É curioso perceber que, quanto menos uma obra determina, mais ela convida.
Quando tudo já está explicado, resta apenas observar.
Mas quando algo permanece em aberto, o observador deixa de ser espectador e passa a participar da experiência. A imaginação começa a construir aquilo que a obra apenas sugeriu.
É nesse encontro que a arte deixa de pertencer ao artista.
Talvez seja por isso que o infinito raramente se revele através do excesso.
Ele costuma aparecer quando percebemos que uma única forma pode conter inúmeras possibilidades.
Um círculo pode ser um planeta.
Pode ser um portal.
Pode ser um eclipse.
Pode ser um olho.
Pode ser apenas um círculo.
Nada muda na forma.
O que muda é a consciência de quem a observa.

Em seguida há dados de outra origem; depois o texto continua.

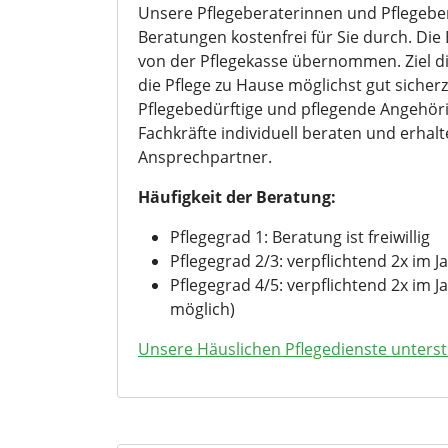
Unsere Pflegeberaterinnen und Pflegeber
Beratungen kostenfrei für Sie durch. Di
von der Pflegekasse übernommen. Ziel di
die Pflege zu Hause möglichst gut sicherz
Pflegebedürftige und pflegende Angehör
Fachkräfte individuell beraten und erha
Ansprechpartner.
Häufigkeit der Beratung:
Pflegegrad 1: Beratung ist freiwillig
Pflegegrad 2/3: verpflichtend 2x im J
Pflegegrad 4/5: verpflichtend 2x im Jah
möglich)
Unsere Häuslichen Pflegedienste unterst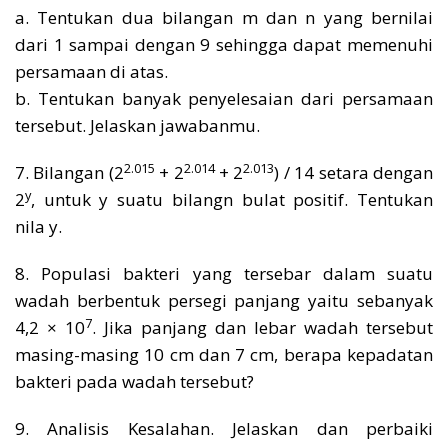
a. Tentukan dua bilangan m dan n yang bernilai
dari 1 sampai dengan 9 sehingga dapat memenuhi
persamaan di atas.
b. Tentukan banyak penyelesaian dari persamaan
tersebut. Jelaskan jawabanmu.
2.015
2.014
2.013
7. Bilangan (2
+ 2
+ 2
) / 14 setara dengan
y
2
, untuk y suatu bilangn bulat positif. Tentukan
nila y.
8. Populasi bakteri yang tersebar dalam suatu
wadah berbentuk persegi panjang yaitu sebanyak
7
4,2 × 10
. Jika panjang dan lebar wadah tersebut
masing-masing 10 cm dan 7 cm, berapa kepadatan
bakteri pada wadah tersebut?
9. Analisis Kesalahan. Jelaskan dan perbaiki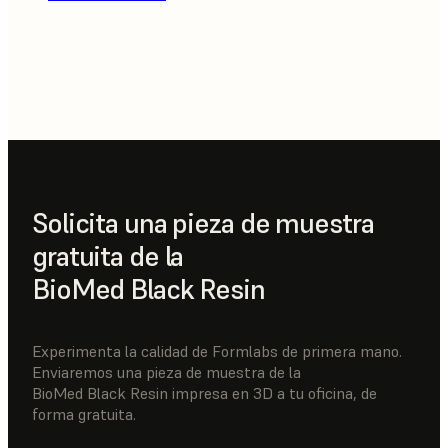
Solicita una pieza de muestra
gratuita de la
BioMed Black Resin
Experimenta la calidad de Formlabs de primera mano.
Enviaremos una pieza de muestra de la
BioMed Black Resin impresa en 3D a tu oficina, de
forma gratuita.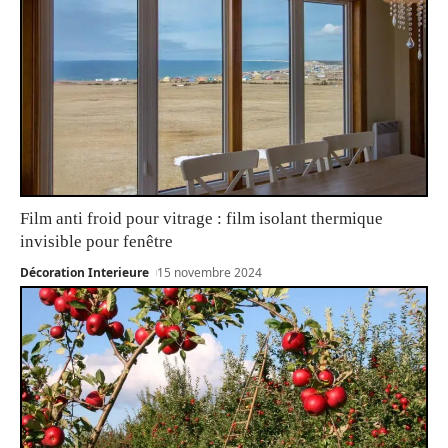
Film anti froid pour vitrage : film isolant thermique
invisible pour fenêtre
Décoration Interieure
15 novembre 2024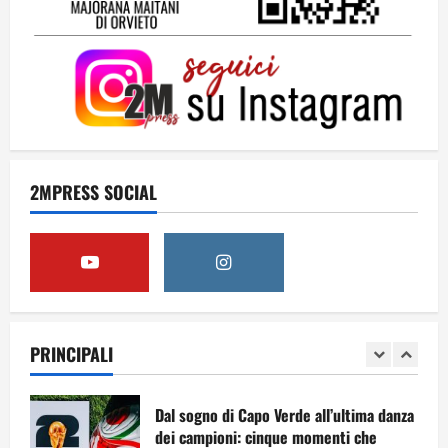
Solo tra la gente
16 Luglio 2026
4
Dal sogno al crollo: come la Juventus ha
perso la sua identità
2MPRESS SOCIAL
15 Luglio 2026
5
A Sergio, dal ragazzo furbo
28 Luglio 2026
PRINCIPALI
1
Dal sogno di Capo Verde all’ultima danza
dei campioni: cinque momenti che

Talvez a simplicidade seja justamente isso: criar o mínimo necessário para que o máximo aconteça dentro do outro.
A arte não precisa oferecer respostas para provocar uma experiência profunda.
Às vezes, basta retirar o suficiente para que aquilo que nunca poderia ser desenhado encontre espaço para existir.
Porque existem dimensões que não se alcançam pelo acúmulo.
Elas só se revelam quando o essencial permanece.